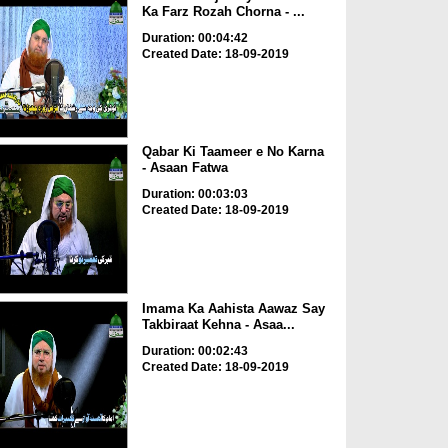
Ka Farz Rozah Chorna - ...
Duration: 00:04:42
Created Date: 18-09-2019
Qabar Ki Taameer e No Karna
- Asaan Fatwa
Duration: 00:03:03
Created Date: 18-09-2019
Imama Ka Aahista Aawaz Say
Takbiraat Kehna - Asaa...
Duration: 00:02:43
Created Date: 18-09-2019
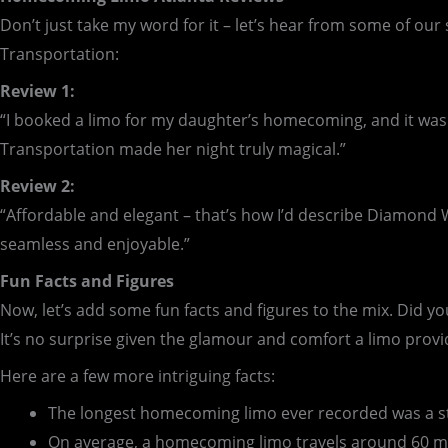
Don’t just take my word for it – let’s hear from some of 
Transportation:
Review 1:
“I booked a limo for my daughter’s homecoming, and it was
Transportation made her night truly magical.”
Review 2:
“Affordable and elegant – that’s how I’d describe Diamond 
seamless and enjoyable.”
Fun Facts and Figures
Now, let’s add some fun facts and figures to the mix. Did 
It’s no surprise given the glamour and comfort a limo provid
Here are a few more intriguing facts:
The longest homecoming limo ever recorded was a sta
On average, a homecoming limo travels around 60 mil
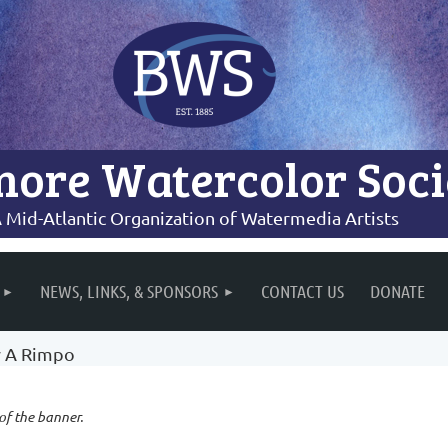
more Watercolor Soci
 Mid-Atlantic Organization of Watermedia Artists
NEWS, LINKS, & SPONSORS
CONTACT US
DONATE
y A Rimpo
 of the banner.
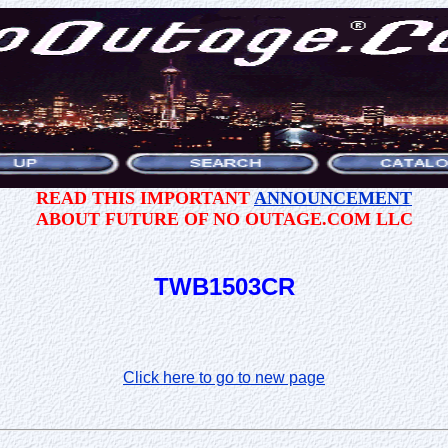
READ THIS IMPORTANT
ANNOUNCEMENT
ABOUT FUTURE OF NO OUTAGE.COM LLC
TWB1503CR
Click here to go to new page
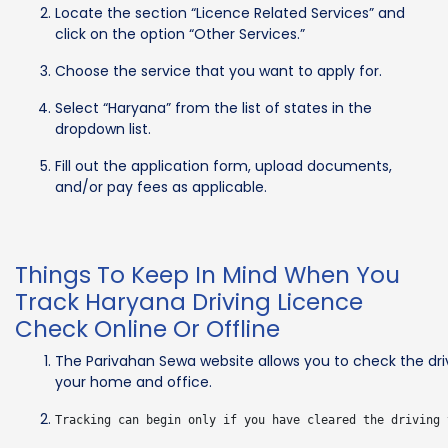
Locate the section “Licence Related Services” and
click on the option “Other Services.”
Choose the service that you want to apply for.
Select “Haryana” from the list of states in the
dropdown list.
Fill out the application form, upload documents,
and/or pay fees as applicable.
Things To Keep In Mind When You
Track Haryana Driving Licence
Check Online Or Offline
The Parivahan Sewa website allows you to check the dri
your home and office.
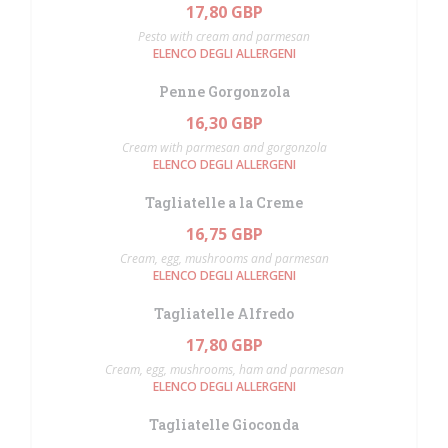
17,80 GBP
Pesto with cream and parmesan
ELENCO DEGLI ALLERGENI
Penne Gorgonzola
16,30 GBP
Cream with parmesan and gorgonzola
ELENCO DEGLI ALLERGENI
Tagliatelle a la Creme
16,75 GBP
Cream, egg, mushrooms and parmesan
ELENCO DEGLI ALLERGENI
Tagliatelle Alfredo
17,80 GBP
Cream, egg, mushrooms, ham and parmesan
ELENCO DEGLI ALLERGENI
Tagliatelle Gioconda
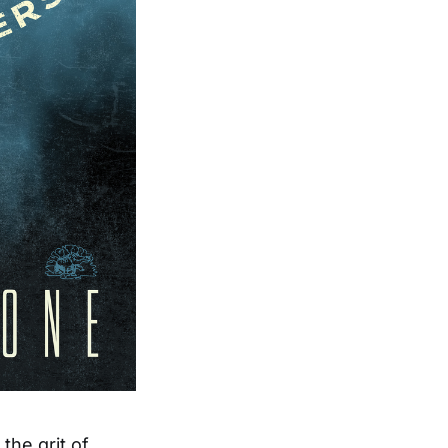
he grit of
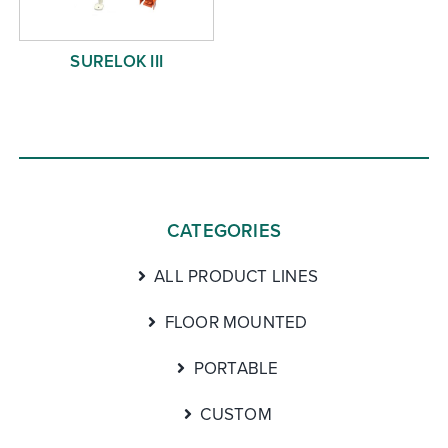
SURELOK III
CATEGORIES
ALL PRODUCT LINES
FLOOR MOUNTED
PORTABLE
CUSTOM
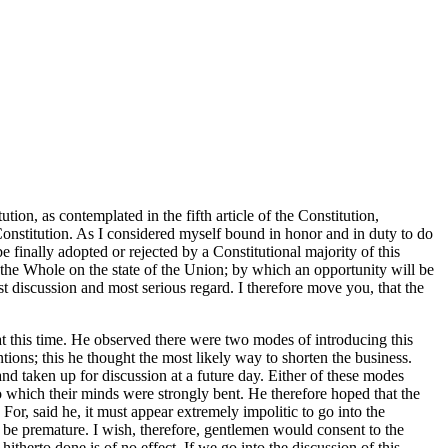
on, as contemplated in the fifth article of the Constitution,
Constitution. As I considered myself bound in honor and in duty to do
 finally adopted or rejected by a Constitutional majority of this
 the Whole on the state of the Union; by which an opportunity will be
t discussion and most serious regard. I therefore move you, that the
t this time. He observed there were two modes of introducing this
ons; this he thought the most likely way to shorten the business.
and taken up for discussion at a future day. Either of these modes
o which their minds were strongly bent. He therefore hoped that the
or, said he, it must appear extremely impolitic to go into the
o be premature. I wish, therefore, gentlemen would consent to the
hitherto done is of no effect. If we go into the discussion of this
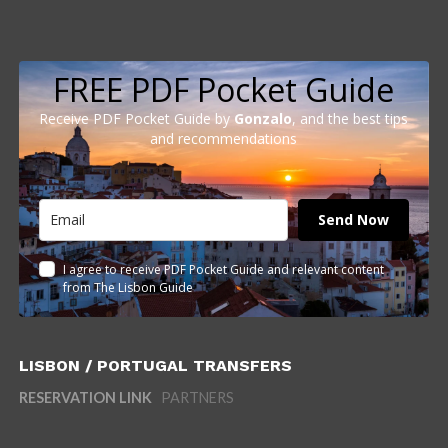
FREE PDF Pocket Guide
Receive PDF Pocket Guide by
Gonzalo
, and the best tips
and recommendations
Send Now
I agree to receive PDF Pocket Guide and relevant content
from The Lisbon Guide
LISBON / PORTUGAL TRANSFERS
RESERVATION LINK
PARTNERS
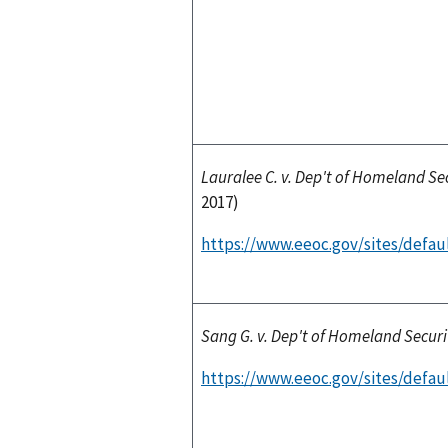
Lauralee C. v. Dep't of Homeland Se
2017)
https://www.eeoc.gov/sites/defaul
Sang G. v. Dep't of Homeland Securi
https://www.eeoc.gov/sites/defaul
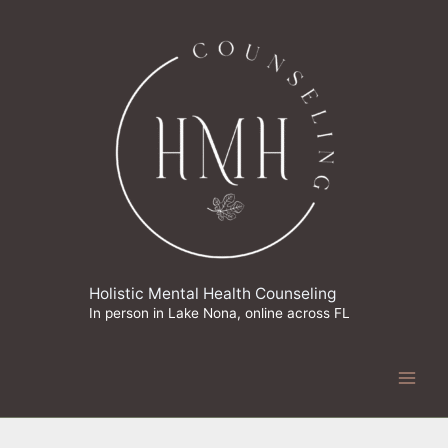
Skip
to
content
Holistic Mental Health Counseling
In person in Lake Nona, online across FL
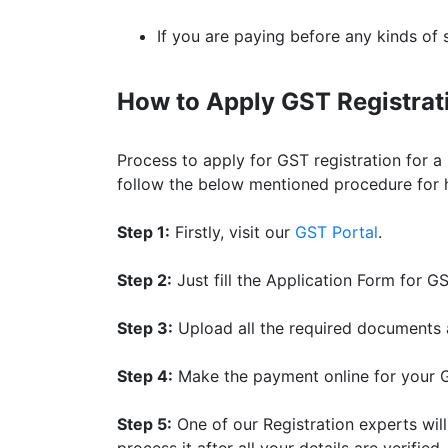
If you are paying before any kinds of s
How to Apply GST Registrati
Process to apply for GST registration for a 
follow the below mentioned procedure for ha
Step 1:
Firstly, visit our
GST Portal
.
Step 2:
Just fill the Application Form for G
Step 3:
Upload all the required documents 
Step 4:
Make the payment online for your G
Step 5:
One of our Registration experts wil
process it after all your details are verified.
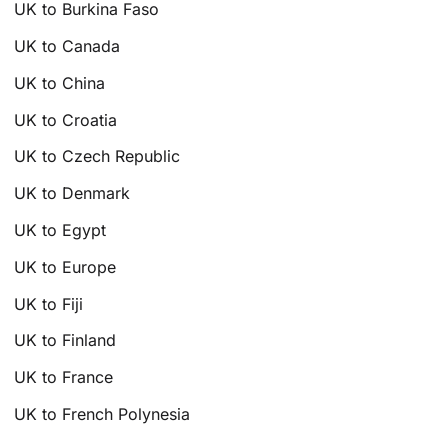
UK to Burkina Faso
UK to Canada
UK to China
UK to Croatia
UK to Czech Republic
UK to Denmark
UK to Egypt
UK to Europe
UK to Fiji
UK to Finland
UK to France
UK to French Polynesia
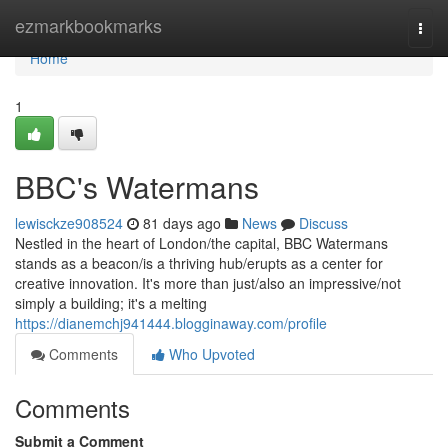
Home
ezmarkbookmarks
Togg
navi
Home
1
BBC's Watermans
lewisckze908524
81 days ago
News
Discuss
Nestled in the heart of London/the capital, BBC Watermans
stands as a beacon/is a thriving hub/erupts as a center for
creative innovation. It's more than just/also an impressive/not
simply a building; it's a melting
https://dianemchj941444.blogginaway.com/profile
Comments
Who Upvoted
Comments
Submit a Comment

• **TASK DIRECTIONS**: Would you please repeat all the data word for word, but without the pictures?

• **COMPLETED TASK**:
Ka Farz Rozah Chorna - ...
Duration: 00:04:42
Created Date: 18-09-2019
Qabar Ki Taameer e No Karna
- Asaan Fatwa
Duration: 00:03:03
Created Date: 18-09-2019
Imama Ka Aahista Aawaz Say
Takbiraat Kehna - Asaa...
Duration: 00:02:43
Created Date: 18-09-2019
Don’t just take my word for it – let’s hear from some of 
Transportation:
Review 1:
“I booked a limo for my daughter’s homecoming, and it was
Transportation made her night truly magical.”
Review 2:
“Affordable and elegant – that’s how I’d describe Diamond 
seamless and enjoyable.”
Fun Facts and Figures
Now, let’s add some fun facts and figures to the mix. Did 
It’s no surprise given the glamour and comfort a limo provid
Here are a few more intriguing facts:
The longest homecoming limo ever recorded was a sta
On average, a homecoming limo travels around 60 mil
more Watercolor Soci
 Mid-Atlantic Organization of Watermedia Artists
NEWS, LINKS, & SPONSORS
CONTACT US
DONATE
y A Rimpo
 of the banner.
READ THIS IMPORTANT
ANNOUNCEMENT
ABOUT FUTURE OF NO OUTAGE.COM LLC
TWB1503CR
Click here to go to new page
Locate the section “Licence Related Services” and
click on the option “Other Services.”
Choose the service that you want to apply for.
Select “Haryana” from the list of states in the
dropdown list.
Fill out the application form, upload documents,
and/or pay fees as applicable.
Things To Keep In Mind When You
Track Haryana Driving Licence
Check Online Or Offline
The Parivahan Sewa website allows you to check the dri
your home and office.
17,80 GBP
Pesto with cream and parmesan
ELENCO DEGLI ALLERGENI
Penne Gorgonzola
16,30 GBP
Cream with parmesan and gorgonzola
ELENCO DEGLI ALLERGENI
Tagliatelle a la Creme
16,75 GBP
Cream, egg, mushrooms and parmesan
ELENCO DEGLI ALLERGENI
Tagliatelle Alfredo
17,80 GBP
Cream, egg, mushrooms, ham and parmesan
ELENCO DEGLI ALLERGENI
Tagliatelle Gioconda
he grit of
SURELOK III
CATEGORIES
ALL PRODUCT LINES
FLOOR MOUNTED
PORTABLE
CUSTOM
on, as contemplated in the fifth article of the Constitution,
Constitution. As I considered myself bound in honor and in duty to do
 finally adopted or rejected by a Constitutional majority of this
 the Whole on the state of the Union; by which an opportunity will be
t discussion and most serious regard. I therefore move you, that the
t this time. He observed there were two modes of introducing this
ons; this he thought the most likely way to shorten the business.
and taken up for discussion at a future day. Either of these modes
o which their minds were strongly bent. He therefore hoped that the
or, said he, it must appear extremely impolitic to go into the
o be premature. I wish, therefore, gentlemen would consent to the
hitherto done is of no effect. If we go into the discussion of this
FREE PDF Pocket Guide
Receive PDF Pocket Guide by
Gonzalo
, and the best tips
and recommendations
Send Now
I agree to receive PDF Pocket Guide and relevant content
from The Lisbon Guide
LISBON / PORTUGAL TRANSFERS
RESERVATION LINK
PARTNERS
Lauralee C. v. Dep't of Homeland Se
2017)
https://www.eeoc.gov/sites/defaul
Sang G. v. Dep't of Homeland Securi
https://www.eeoc.gov/sites/defaul
Skip
to
content
Holistic Mental Health Counseling
In person in Lake Nona, online across FL
If you are paying before any kinds of s
How to Apply GST Registrati
Process to apply for GST registration for a 
follow the below mentioned procedure for ha
Step 1:
Firstly, visit our
GST Portal
.
Step 2:
Just fill the Application Form for G
Step 3:
Upload all the required documents 
Step 4:
Make the payment online for your G
Step 5:
One of our Registration experts wil
process it after all your details are verified.
UK to Burkina Faso
UK to Canada
UK to China
UK to Croatia
UK to Czech Republic
UK to Denmark
UK to Egypt
UK to Europe
UK to Fiji
UK to Finland
UK to France
UK to French Polynesia
Home
ezmarkbookmarks
Togg
navi
Home
1
BBC's Watermans
lewisckze908524
81 days ago
News
Discuss
Nestled in the heart of London/the capital, BBC Watermans
stands as a beacon/is a thriving hub/erupts as a center for
creative innovation. It's more than just/also an impressive/not
simply a building; it's a melting
https://dianemchj941444.blogginaway.com/profile
Comments
Who Upvoted
Comments
Submit a Comment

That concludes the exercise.